Adaptation to Different Gravitational States. Astronauts' adaptation to microgravity and subsequent readaptation to Earth's gravity might be accelerated by understanding and manipulating the fragile transition between the two states. Evidence from everyday life and biomedical research—including a rapid increase in understanding of the central nervous system and its plasticity—points to an inherent biological capability for dual adaptation. A combination of pharmacological intervention and appropriate training and exercise might effectively prepare astronauts for adaptation to alternating gravitational states.
Software for Emotion-Mediated Learning. In humans, emotional states mediate decision making and learning. Software for robotics systems could be designed to exhibit emergent system behavior mediated by emotion and anxiety, and a learning process augmented by emotion. Such systems might meet needs for software reliability and configurability, effective human-machine collaboration, improved situational awareness, and optimal decision making.

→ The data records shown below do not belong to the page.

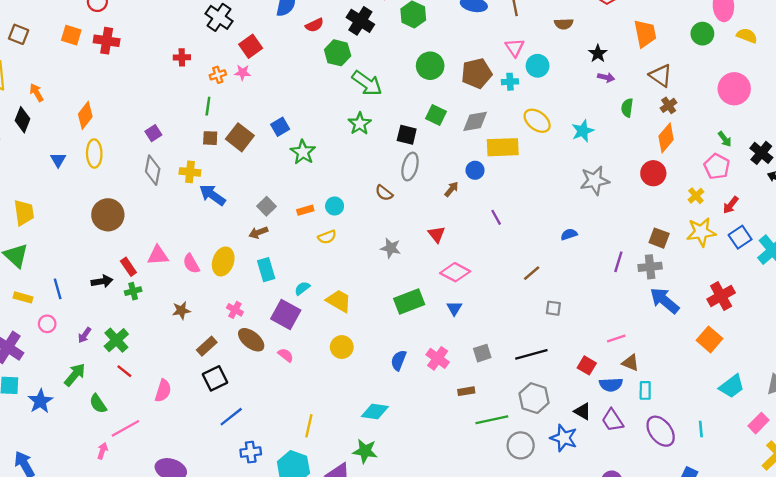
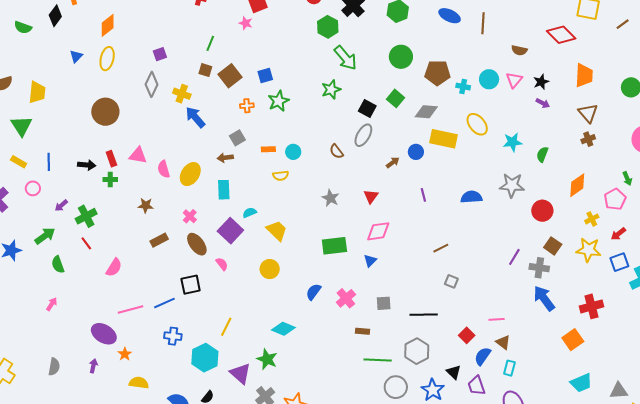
pink triangle: (515, 48) -> (514, 80), moved
orange cross: (218, 75) -> (247, 106), moved
green semicircle: (627, 108) -> (542, 154), moved
orange diamond: (666, 138) -> (577, 185), moved
red circle: (653, 173) -> (542, 211), moved
blue semicircle: (569, 234) -> (471, 197), moved, size x1.5
pink diamond: (455, 272) -> (378, 231), turned -50
black square: (215, 378) -> (191, 285), moved
blue semicircle: (611, 385) -> (483, 356), turned 114
pink line: (125, 428) -> (131, 309), moved

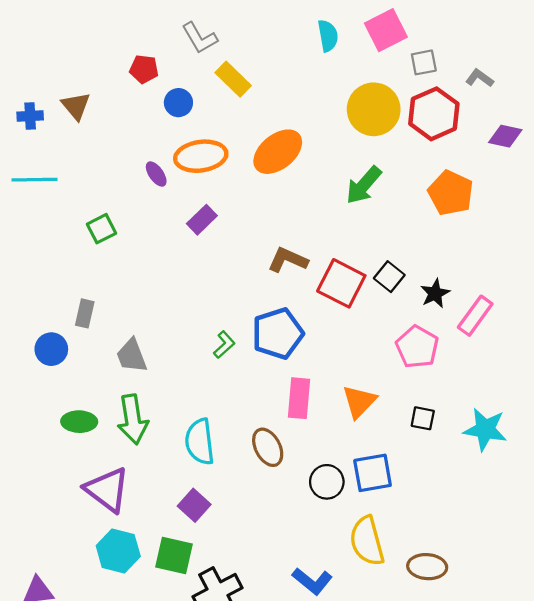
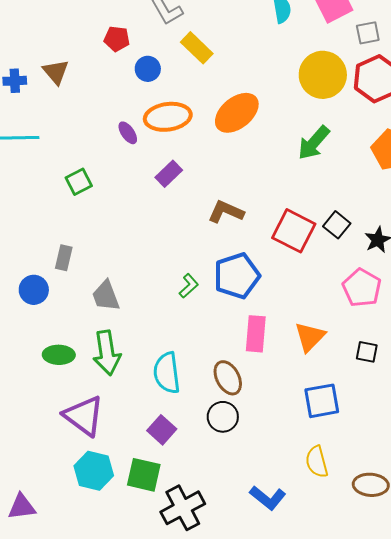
brown L-shape: (288, 260) -> (226, 212), moved
black circle: (327, 482) -> (223, 417), moved
yellow semicircle: (367, 541) -> (317, 462), size x0.7

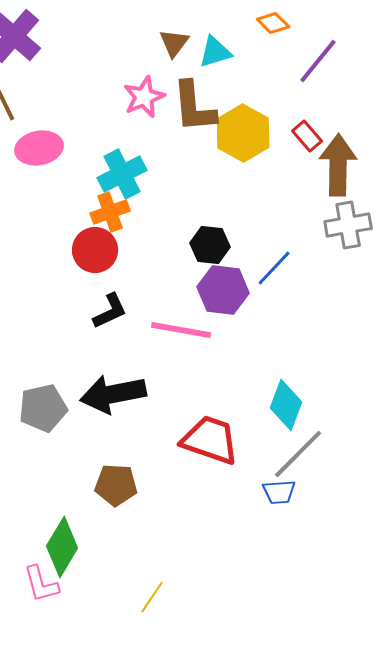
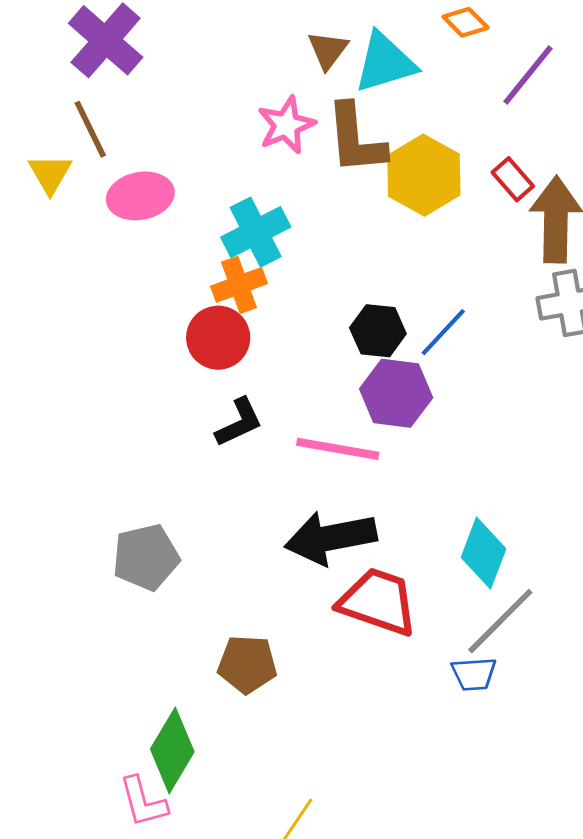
cyan triangle: (215, 52) -> (385, 63), size x1.4
blue line: (274, 268) -> (443, 332), moved
black arrow: (113, 394) -> (331, 538), moved

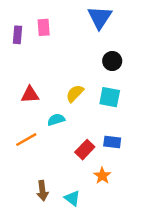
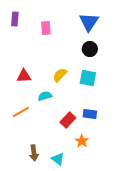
blue triangle: (100, 17) -> (89, 22), moved
pink rectangle: (44, 27) -> (46, 28), moved
purple rectangle: (17, 35) -> (15, 19), moved

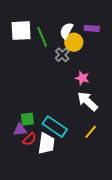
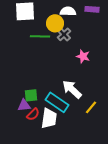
white semicircle: (66, 31) -> (68, 11), turned 63
green line: (42, 37) -> (40, 36), moved, turned -66
yellow circle: (74, 42) -> (55, 23), moved
white arrow: (87, 101) -> (72, 89), moved

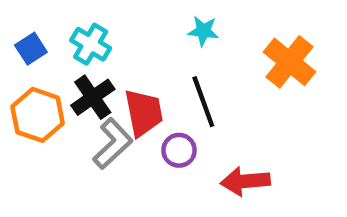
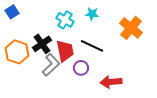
cyan cross: (91, 44) -> (65, 20), moved
blue square: (31, 49) -> (12, 12), moved
black line: (203, 102) -> (92, 46), turned -45

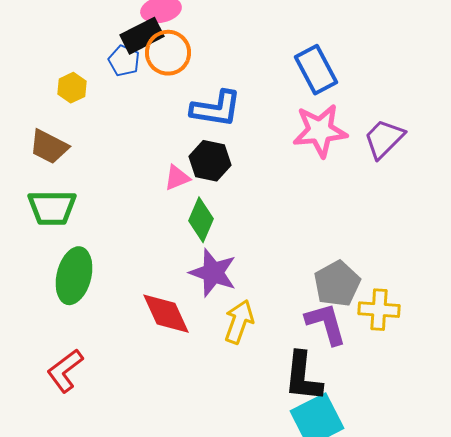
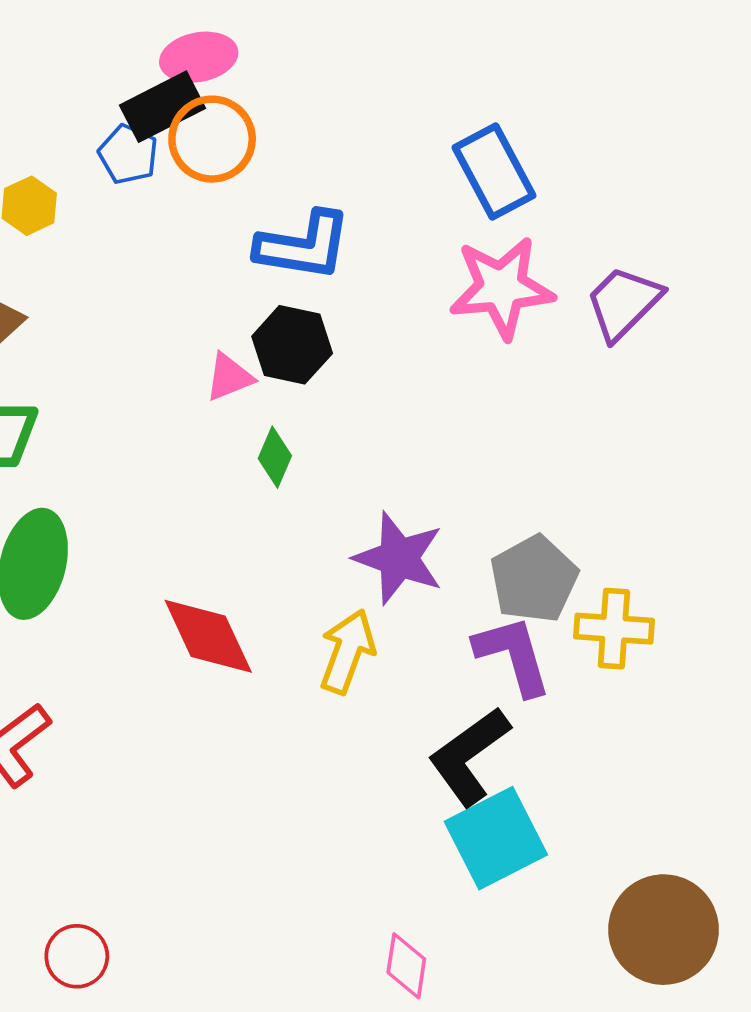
green diamond: (201, 220) -> (275, 457), size x0.7
purple star: (213, 273) -> (399, 558), moved
black L-shape: (303, 377) -> (469, 756), turned 48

“Principal Investigator (PI) in a Box.” Given the complexity and new challenges associated with long-term human exploration of space, astronauts might benefit from having instant access to a database of the accumulated experience of previous astronauts. The database could support dynamic mission planning and execution strategies and improved problem solving and could be self-organizing to respond to immediate needs. Biology-based concepts could also be applied to the presentation of data. For example, algorithms based on the survival instinct might present data on the most-life-threatening situation first.